Outbound campaigns: a CSV of phone numbers is uploaded. APEX dials each number, delivers a message, records responses, and logs outcomes in Firestore. WhatsApp follows the same pipeline via WAHA.

03Backend Architecture

FastAPI on Python 3.11 — async-first, auto-generates OpenAPI, uses Depends() for auth injection into every handler. Two API pod replicas on AKS with an HPA that scales 2–5 based on CPU. PodDisruptionBudget ensures 1 pod always available during rolling deploys.

Worker pods handle background jobs: outbound campaigns, batch TTS pre-warm, knowledge base indexing. Workers pull from a Redis ZSET priority queue. KEDA ScaledObject watches queue depth for worker autoscaling.

# Dependency injection pattern — auth verified on every handler
@router.post("/api/v1/campaign")
async def create_campaign(
    req: Request,
    user: dict = Depends(get_current_user),  # Firebase JWT → user record
    _admin = Depends(require_admin),
):
    tenant = user["tenant"]
    # All downstream ops scoped to this tenant
        
04Frontend Architecture

React 18 + TypeScript + Vite + TailwindCSS + React Query + Zustand + Framer Motion. Deployed on Firebase Hosting alongside the marketing site via a unified build pipeline (npm run build → Vite → sync-marketing.mjs → Firebase deploy).

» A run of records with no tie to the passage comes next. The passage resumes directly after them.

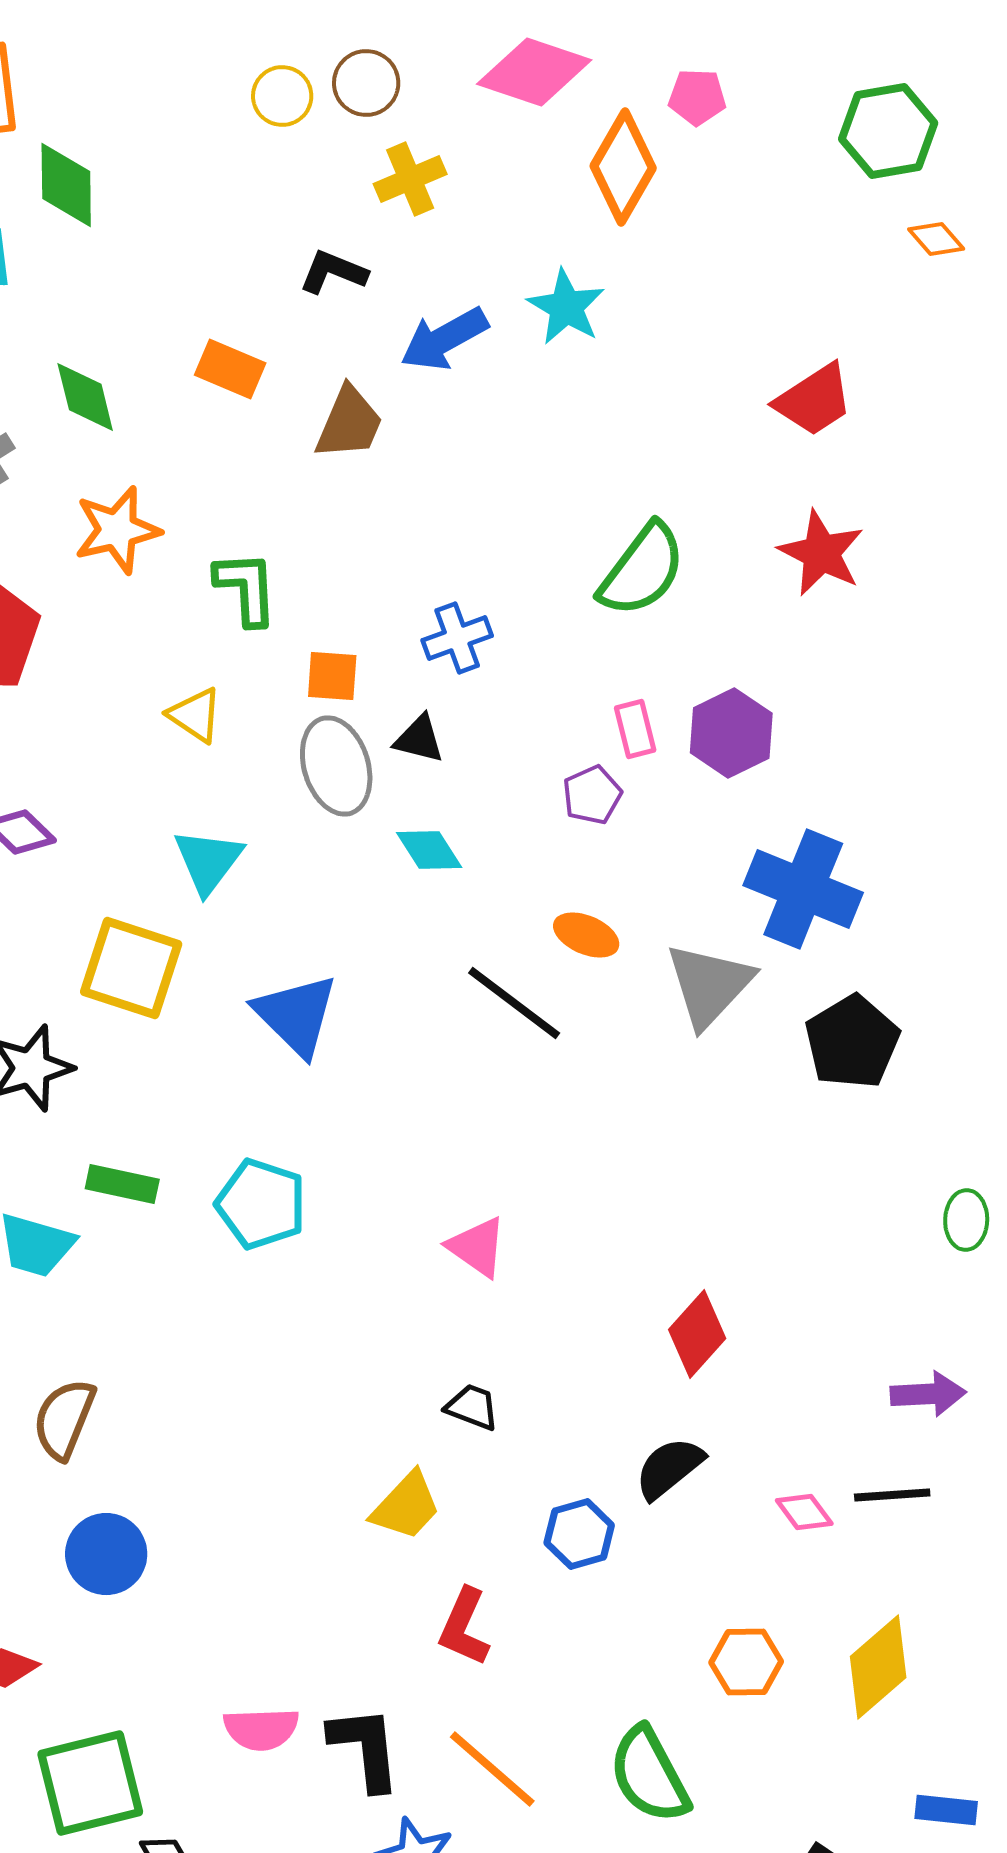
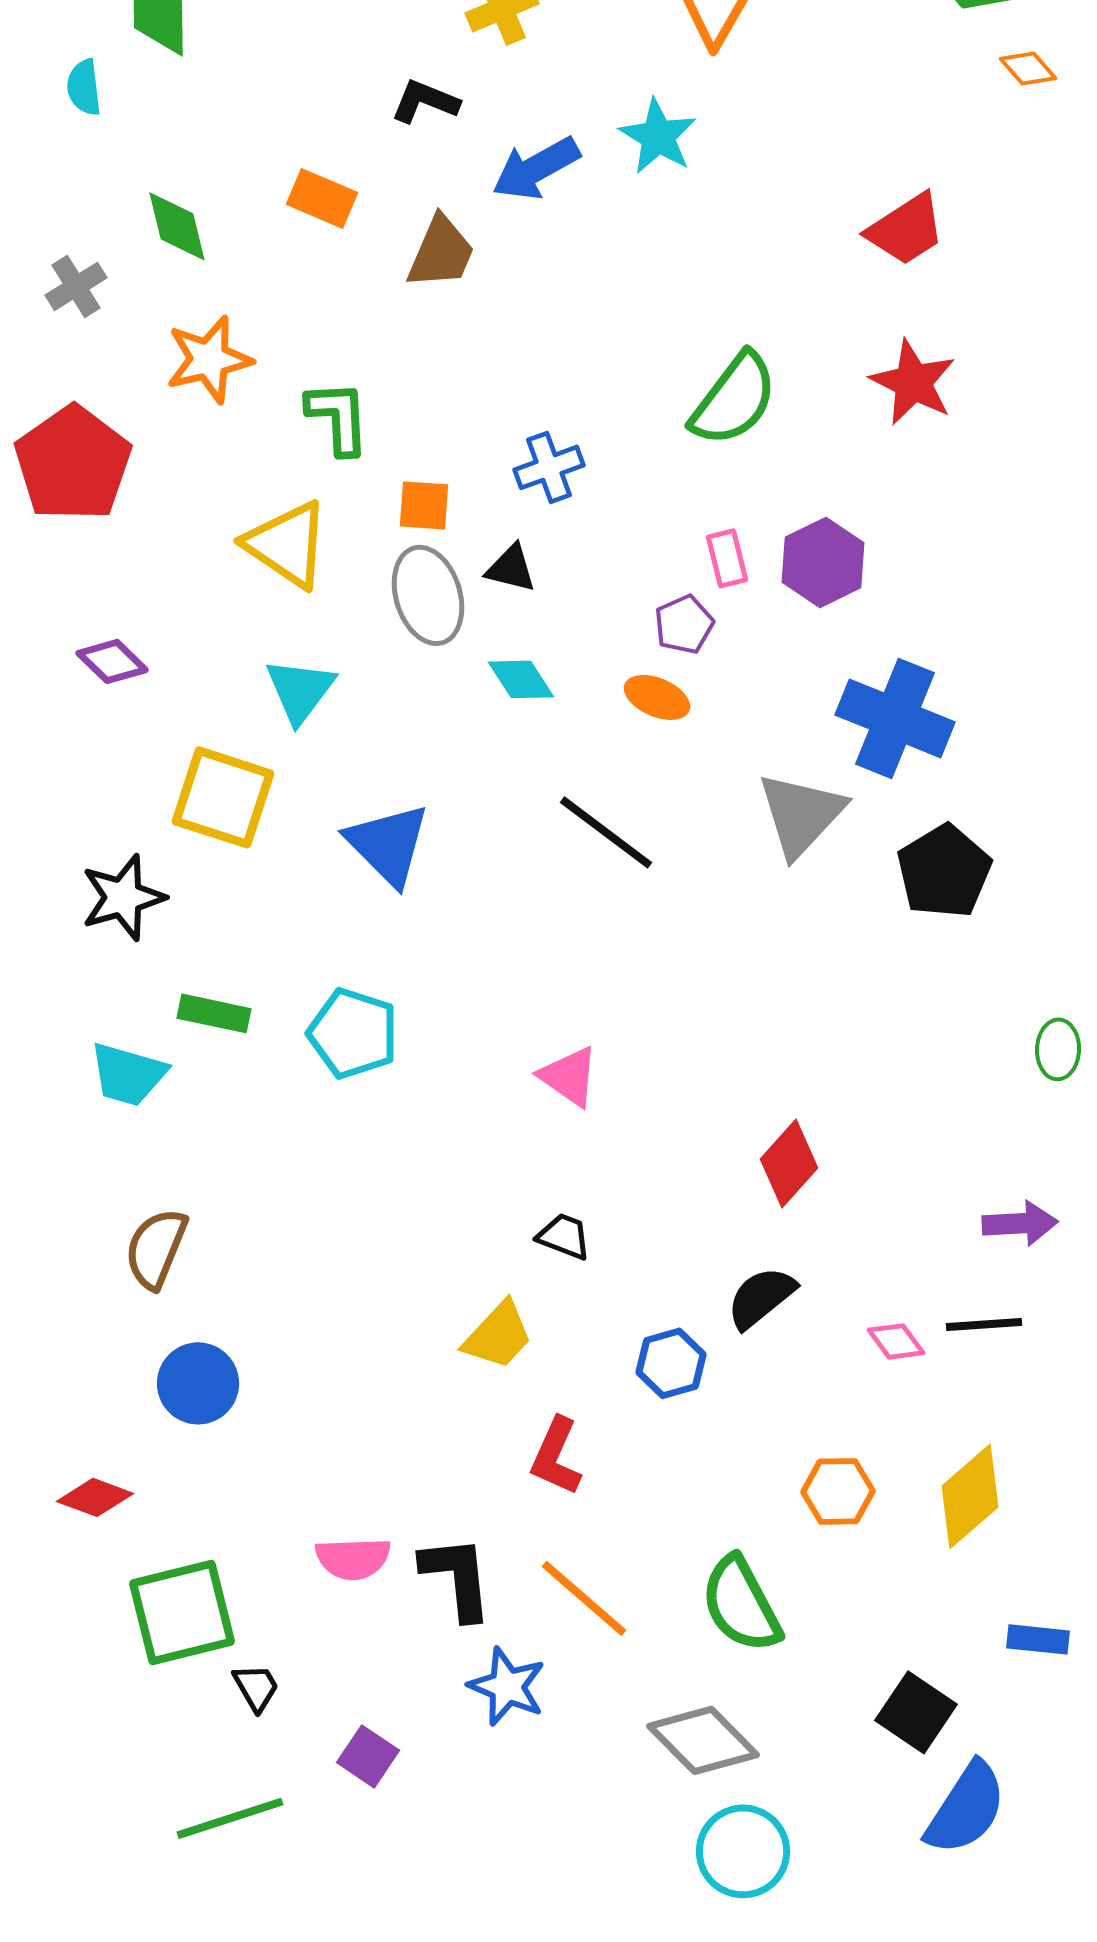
yellow triangle: (195, 715) -> (287, 544), size x1.6
orange ellipse: (586, 935) -> (657, 697), moved

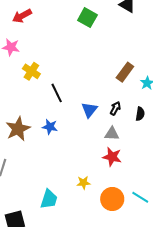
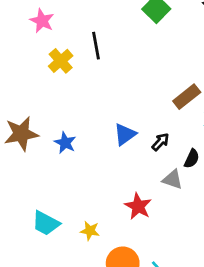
black line: (57, 93) -> (96, 46), moved
gray triangle: (112, 134) -> (173, 179), moved
cyan trapezoid: (49, 199) -> (46, 223), moved, turned 85

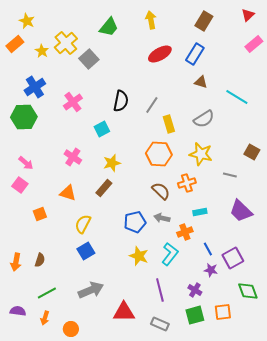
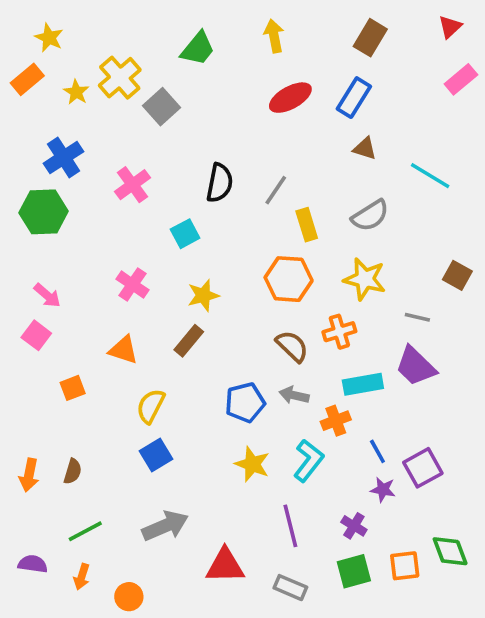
purple trapezoid: (241, 211) -> (416, 366), moved
cyan rectangle: (200, 212) -> (363, 384), size x1.5
green diamond: (248, 291) -> (450, 551), moved

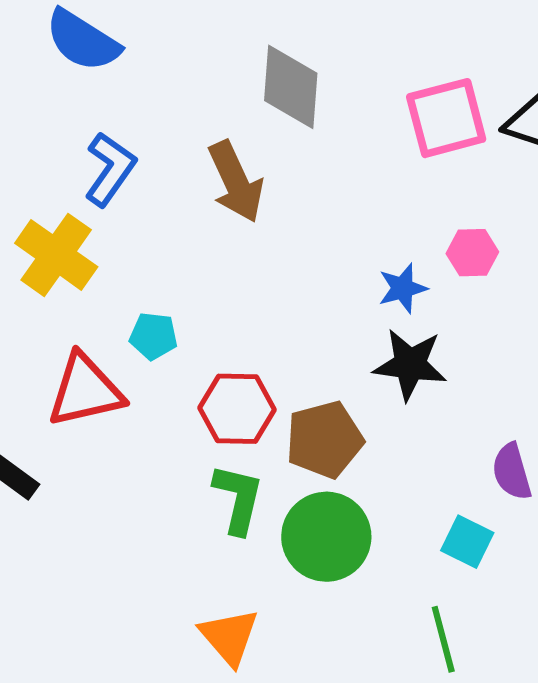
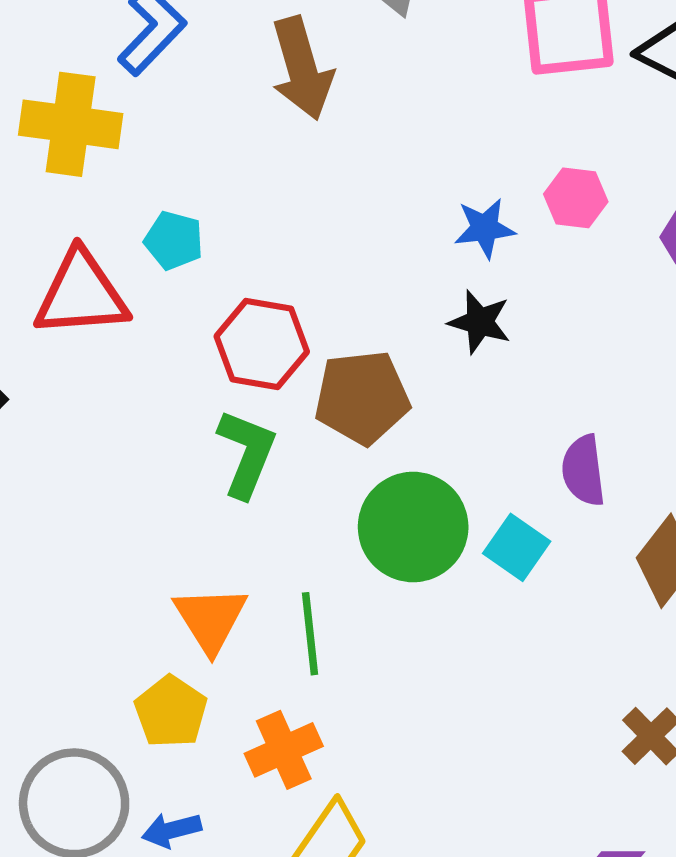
yellow cross: (56, 255) -> (71, 124), turned -36
black star: (410, 364) -> (480, 322), size x0.7
green circle: (326, 537) -> (413, 527), moved
green line: (443, 639) -> (310, 634), moved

useAuthStore (Zustand): single source of truth for {user, role, tenant, active}. All React Query keys include tenant to prevent cross-tenant cache leaks — this was a real production bug found and fixed. All pages are lazy-loaded via React.lazy + Suspense; main bundle reduced from 2007KB to 253KB with rollupOptions.manualChunks.

05Database Model — Firestore & Redis Schemas

Firestore: Document-model, serverless, zero-ops. Two root collections:

users/{email}:
  active: bool, tenant: str, role: str, plan: str

tenants/{id}:
  name: str, plan: str, owner_email: str,
  system_prompt: str, waha_session: str,
  rate_limit: int, voice: str, language: str
        

Redis key patterns:

rate:{tenant_id}           # daily call counter, TTL = end of day
session:{call_sid}:{tid}   # active call state, TTL = 3600s
llm_cache:{tid}:{sha256}   # LLM response cache, TTL = 86400s
idempotency:{call_sid}     # NX key, TTL = 3600s
job:{jid}                  # ZSET member with priority score
        

File fallback: tenants/*.json and data/users.json activate automatically if Firestore is unreachable. No data loss — degraded mode only.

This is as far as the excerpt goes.